Les uns y voient le modèle d'un système d'équilibre des pouvoirs : un parlement qui, sans
doute, peut tout faire, mais aussi un exécutif puissant et qui le tient en bride (avec une
surévaluation des forces morales, la Couronne, la Chambre haute).
Mais, il existe une autre analyse, celle que proposera Pierre Cot : Le régime anglais est le
véritable "régime d'assemblée". (...)Au fond, "le gouvernement britannique n'est qu'un
"comité de la majorité".
Ajoutons à cela la répudiation de la Troisième République, mais cette répudiation prendra une
forme curieuse. Ce ne sont pas les institutions de 1875 en général qui vont être considérées
comme dépassées. C'est essentiellement le Sénat.

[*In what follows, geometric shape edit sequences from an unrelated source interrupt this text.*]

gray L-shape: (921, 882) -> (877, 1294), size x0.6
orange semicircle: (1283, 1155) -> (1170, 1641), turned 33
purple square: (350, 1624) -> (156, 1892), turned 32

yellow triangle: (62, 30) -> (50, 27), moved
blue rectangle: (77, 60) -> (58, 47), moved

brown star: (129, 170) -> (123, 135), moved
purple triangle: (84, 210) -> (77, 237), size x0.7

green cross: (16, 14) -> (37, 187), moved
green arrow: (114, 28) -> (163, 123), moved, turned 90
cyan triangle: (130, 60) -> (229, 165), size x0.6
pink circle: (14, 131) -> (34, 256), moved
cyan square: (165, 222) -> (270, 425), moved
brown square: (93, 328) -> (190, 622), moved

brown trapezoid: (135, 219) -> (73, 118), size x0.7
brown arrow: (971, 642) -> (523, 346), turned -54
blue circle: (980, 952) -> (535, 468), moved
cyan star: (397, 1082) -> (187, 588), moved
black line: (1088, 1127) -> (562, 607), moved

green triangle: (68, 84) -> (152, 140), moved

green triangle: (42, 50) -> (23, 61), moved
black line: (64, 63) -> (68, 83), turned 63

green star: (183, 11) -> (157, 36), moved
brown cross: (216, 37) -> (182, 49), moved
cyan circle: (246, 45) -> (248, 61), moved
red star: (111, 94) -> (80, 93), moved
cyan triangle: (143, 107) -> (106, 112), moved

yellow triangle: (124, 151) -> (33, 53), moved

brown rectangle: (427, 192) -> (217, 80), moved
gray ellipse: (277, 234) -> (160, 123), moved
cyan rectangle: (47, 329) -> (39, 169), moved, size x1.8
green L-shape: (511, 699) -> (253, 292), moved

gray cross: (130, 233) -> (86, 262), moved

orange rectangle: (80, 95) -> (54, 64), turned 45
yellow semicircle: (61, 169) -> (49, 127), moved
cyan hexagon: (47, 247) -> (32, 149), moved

(...)Finalement, c'est une constitution de type conventionnel qui est proposée au suffrage du
peuple français, le 5 mai 1946.
Le référendum donne des résultats, à première vue, inattendus. Il s'avère (...) qu'une majorité
de députés ne fait pas nécessairement une majorité de citoyens.
L'échec du référendum entraîne l'élection d'une seconde assemblée constituante dans laquelle
l'échiquier politique est quelque peu changé. C'est désormais le M.R.P.7 qui devient le
premier parti au sein de la nouvelle assemblée.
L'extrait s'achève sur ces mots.